- TASK STATEMENT:
Please restate all of the records word for word, setting the pictures aside.

- RECORDS TO USE:
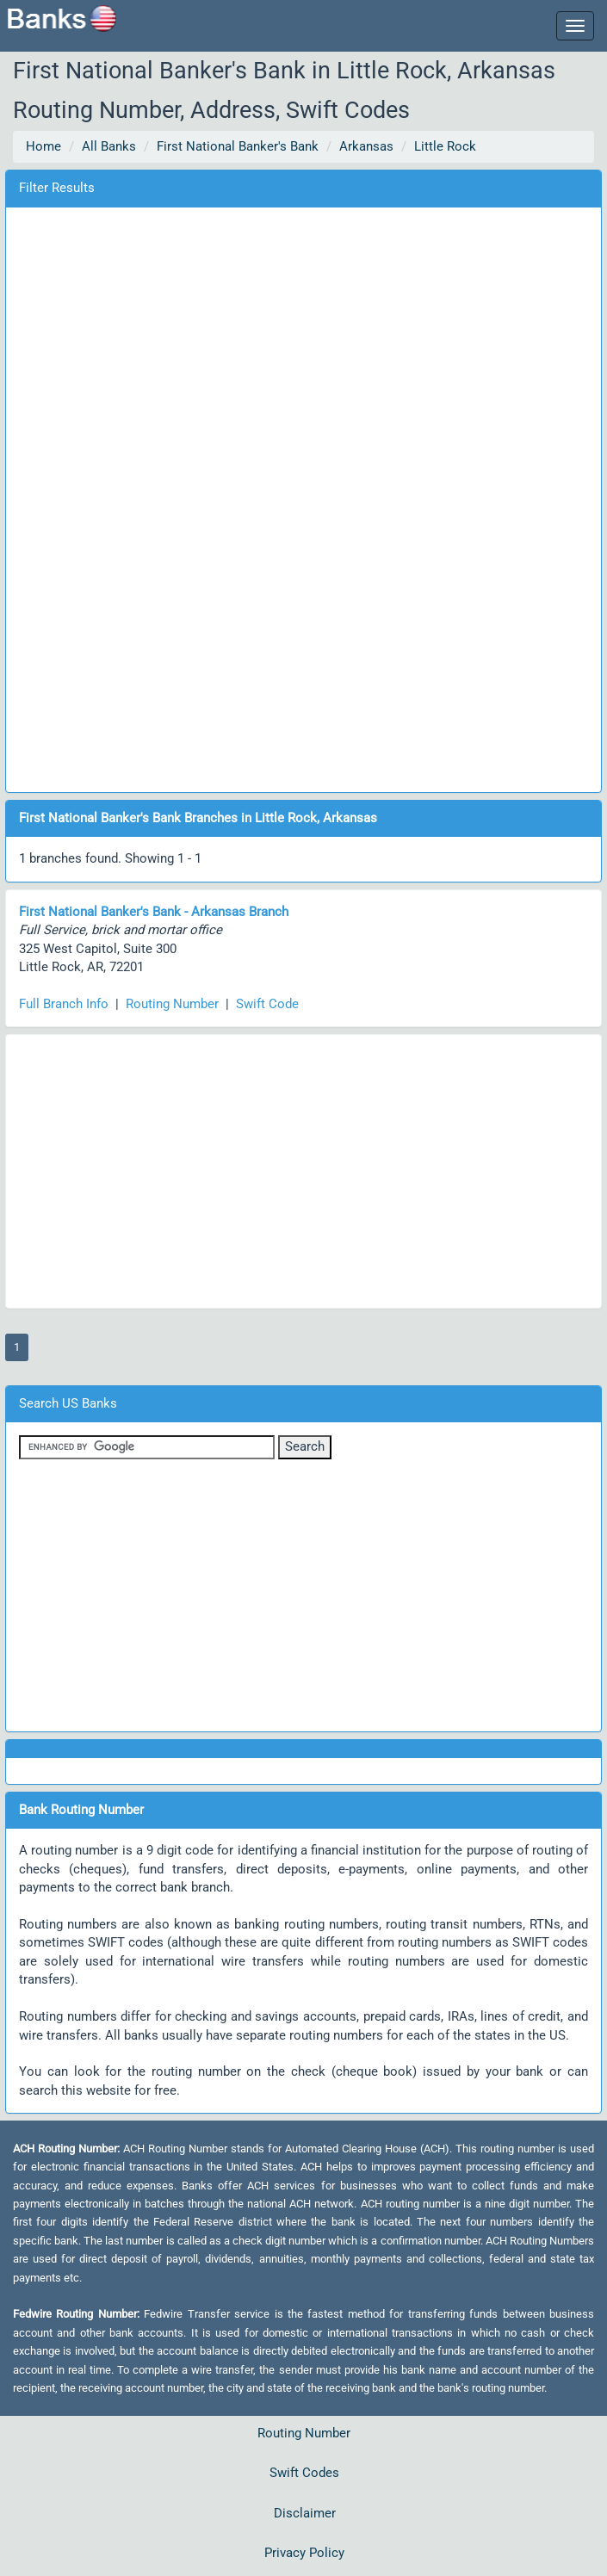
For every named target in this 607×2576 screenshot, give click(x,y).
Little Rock (445, 146)
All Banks (109, 146)
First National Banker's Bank (238, 146)
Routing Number (172, 1004)
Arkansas (366, 146)
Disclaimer (305, 2513)
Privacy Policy (304, 2553)
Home (43, 146)
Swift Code (267, 1004)
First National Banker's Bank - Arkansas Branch (153, 912)
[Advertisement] (304, 496)
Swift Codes (304, 2472)
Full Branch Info (63, 1004)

- PROBLEM SOLUTION:
For every named target in this 607×2576 screenshot, give click(x,y).
Little Rock (445, 146)
All Banks (109, 146)
First National Banker's Bank (238, 146)
Routing Number (172, 1004)
Arkansas (366, 146)
Disclaimer (305, 2513)
Privacy Policy (304, 2553)
Home (43, 146)
Swift Code (267, 1004)
First National Banker's Bank - Arkansas Branch (153, 912)
[Advertisement] (304, 496)
Swift Codes (304, 2472)
Full Branch Info (63, 1004)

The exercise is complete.